ML pipeline architecture that powers apps like Spotify, Airbnb, and Twitter
Tasks and tools to move your research experiments in Jupyter notebooks to production pipelines using TFX.
What drives Machine Learning at Twitter that displays the most relevant tweets on top of my timeline?
How did Spotify scale their ML platform to improve their user-favorite features like recommendations and Discover Weekly?
How does Airbus detect anomalies within the real-time telemetry data stream using an LSTM Autoencoder model trained over 5 trillion data points?
These questions are intriguing because all of these organizations (and the likes) have done an outstanding job of building state-of-the-art ML systems. What’s common in all of these cases is how they optimized their ML infrastructure by adopting TensorFlow Extended(TFX) as the core of their ML pipelines.
Building an ML pipeline is an overwhelming piece of business that requires many different components to be integrated in a seamless manner.
Tl;dr for people who are already developing models at scale and want to learn how to build such production-ready pipelines, scroll down to the announcement section.
A brief introduction to ML pipelines
Every data-driven organisation that has ML integrated into their product/platform uses ML pipelines to streamline the development and deployment of their evolving models in conjunction with incoming new data.
Simply put, an ML pipeline is a sequence of tasks that are performed to move ML model(s) from an experimental Jupyter Notebook(or Google Colab) to a robust application in production.

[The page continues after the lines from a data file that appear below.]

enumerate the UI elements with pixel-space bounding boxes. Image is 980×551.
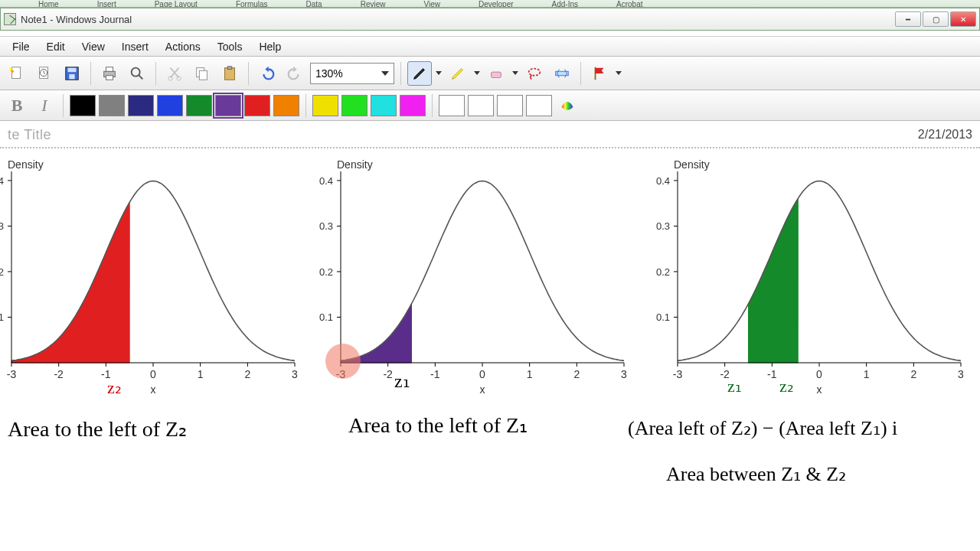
svg-text:3: 3: [621, 368, 627, 380]
svg-rect-0: [12, 67, 21, 78]
flag-dropdown[interactable]: [615, 71, 622, 75]
color-swatch[interactable]: [371, 95, 397, 116]
caption-left: Area to the left of Z₂: [8, 416, 187, 442]
svg-rect-17: [492, 72, 501, 77]
svg-point-1: [9, 67, 12, 70]
plot-right: Density -3-2-101230.10.20.30.4 x: [639, 156, 969, 409]
svg-text:-2: -2: [54, 368, 64, 380]
color-swatch-empty[interactable]: [439, 95, 465, 116]
lasso-tool-button[interactable]: [522, 61, 547, 86]
caption-right-2: Area between Z₁ & Z₂: [666, 462, 846, 486]
color-swatch[interactable]: [70, 95, 96, 116]
eraser-tool-button[interactable]: [484, 61, 508, 86]
color-swatch[interactable]: [99, 95, 125, 116]
paste-button[interactable]: [217, 61, 242, 86]
save-button[interactable]: [60, 61, 84, 86]
pen-tool-button[interactable]: [407, 61, 432, 86]
recent-notes-button[interactable]: [32, 61, 57, 86]
note-canvas[interactable]: te Title 2/21/2013 Density -3-2-101230.1…: [0, 121, 980, 551]
svg-text:2: 2: [244, 368, 250, 380]
annot-z1-right: z₁: [727, 377, 742, 396]
bold-button[interactable]: B: [5, 93, 29, 118]
color-swatch-empty[interactable]: [497, 95, 523, 116]
svg-text:-1: -1: [430, 368, 440, 380]
svg-text:0: 0: [150, 368, 156, 380]
menu-tools[interactable]: Tools: [210, 38, 250, 55]
svg-text:3: 3: [292, 368, 298, 380]
color-swatch[interactable]: [341, 95, 368, 116]
menu-actions[interactable]: Actions: [158, 38, 208, 55]
print-button[interactable]: [97, 61, 122, 86]
color-swatch[interactable]: [157, 95, 183, 116]
close-button[interactable]: ✕: [950, 11, 976, 27]
window-title: Note1 - Windows Journal: [21, 14, 132, 25]
pen-dropdown[interactable]: [435, 71, 443, 75]
annot-z1-mid: z₁: [394, 370, 410, 392]
note-title-placeholder[interactable]: te Title: [8, 127, 51, 143]
svg-text:0.3: 0.3: [656, 220, 670, 232]
menu-help[interactable]: Help: [251, 38, 289, 55]
svg-text:x: x: [151, 383, 156, 396]
insert-space-button[interactable]: [550, 61, 574, 86]
cursor-highlight: [325, 344, 361, 379]
svg-text:1: 1: [198, 368, 204, 380]
svg-text:1: 1: [864, 368, 870, 380]
color-swatch[interactable]: [128, 95, 154, 116]
zoom-value: 130%: [315, 67, 343, 80]
color-swatch[interactable]: [244, 95, 270, 116]
svg-text:0.3: 0.3: [319, 220, 333, 232]
svg-rect-14: [199, 70, 207, 80]
find-button[interactable]: [125, 61, 149, 86]
undo-button[interactable]: [255, 61, 279, 86]
svg-text:Density: Density: [8, 158, 44, 171]
color-swatch[interactable]: [186, 95, 212, 116]
background-strip: [0, 31, 980, 37]
svg-text:0.2: 0.2: [0, 266, 4, 278]
menu-view[interactable]: View: [74, 38, 113, 55]
minimize-button[interactable]: ━: [895, 11, 921, 27]
highlighter-dropdown[interactable]: [473, 71, 481, 75]
color-swatch[interactable]: [312, 95, 338, 116]
menu-edit[interactable]: Edit: [39, 38, 73, 55]
svg-text:Density: Density: [674, 158, 710, 171]
color-swatch[interactable]: [215, 95, 241, 116]
flag-button[interactable]: [587, 61, 612, 86]
color-swatch-empty[interactable]: [468, 95, 494, 116]
color-swatch[interactable]: [400, 95, 426, 116]
copy-button[interactable]: [190, 61, 214, 86]
svg-text:0.4: 0.4: [0, 175, 4, 187]
eraser-dropdown[interactable]: [511, 71, 519, 75]
svg-text:0.3: 0.3: [0, 220, 4, 232]
color-swatch[interactable]: [273, 95, 299, 116]
caption-right-1: (Area left of Z₂) − (Area left Z₁) i: [628, 416, 897, 440]
main-toolbar: 130%: [0, 57, 980, 90]
zoom-combo[interactable]: 130%: [310, 63, 394, 84]
highlighter-tool-button[interactable]: [446, 61, 470, 86]
svg-text:x: x: [817, 383, 822, 396]
italic-button[interactable]: I: [32, 93, 57, 118]
svg-text:0: 0: [816, 368, 822, 380]
window-titlebar: Note1 - Windows Journal ━ ▢ ✕: [0, 8, 980, 31]
svg-rect-9: [106, 75, 113, 80]
menu-file[interactable]: File: [5, 38, 38, 55]
svg-rect-15: [225, 67, 235, 80]
menu-insert[interactable]: Insert: [114, 38, 156, 55]
maximize-button[interactable]: ▢: [923, 11, 949, 27]
caption-mid: Area to the left of Z₁: [348, 412, 528, 438]
svg-rect-16: [227, 66, 232, 69]
svg-text:0.2: 0.2: [319, 266, 333, 278]
svg-text:-2: -2: [383, 368, 393, 380]
svg-rect-6: [69, 73, 74, 78]
svg-rect-5: [68, 67, 77, 72]
more-colors-button[interactable]: [555, 93, 580, 118]
svg-text:0.1: 0.1: [0, 311, 4, 323]
annot-z2-left: z₂: [107, 378, 122, 398]
annot-z2-right: z₂: [779, 377, 794, 396]
redo-button[interactable]: [283, 61, 307, 86]
plot-left: Density -3-2-101230.10.20.30.4 x: [0, 156, 302, 409]
cut-button[interactable]: [162, 61, 187, 86]
new-note-button[interactable]: [5, 61, 29, 86]
note-title-row: te Title 2/21/2013: [0, 122, 980, 148]
color-swatch-empty[interactable]: [526, 95, 552, 116]
plots-area: Density -3-2-101230.10.20.30.4 x Density…: [0, 148, 980, 546]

The bigger the project the more teams are involved and the harder it gets to set up the whole process to handle the scale which has given rise to a new engineering discipline called MLOps.
Data Ingestion
There are a number of ways to ingest data into the machine learning pipeline. You can consume data from your local disk or any database. TFX converts the ingested data records to tf.Example
(in TFRecord files — for storing binary records) for the consumption of the downstream components and these binary files which make our work with huge datasets easy and super fast.
Main Tasks:
Connecting to a data source, files, or cloud service to retrieve data efficiently.
Split the data set into training and testing subsets.
Spanning and versioning datasets using tools like DVC(talked to the creator).
On top of this, you’d need dedicated ingestion methods for structured, text, and imagery datasets.
Tools & technologies used:
Using Tensorflow Extended
tf.Example, TFRecord — Can connect Cloud bigquery, Cloud SQL or S3
DVC for versioning datasets.
Can upload any type of data — CSV, images, text, etc.
Data Validation
An early advantage of using TFRecord/tf.Example was the easy support of Tensorflow Data Validation (TFDV) — one of the first components open-sourced by Google from their TFX paper. TFDV allowed our ML engineers to understand their data better during model development, and easily detect common problems like skew, erroneous values, or too many nulls in production pipelines and services. — Spotify Team
The data validation steps in the pipeline check for any anomalies and underlines any failures. You can curate new datasets after running them through TFDV and then addressing them separately.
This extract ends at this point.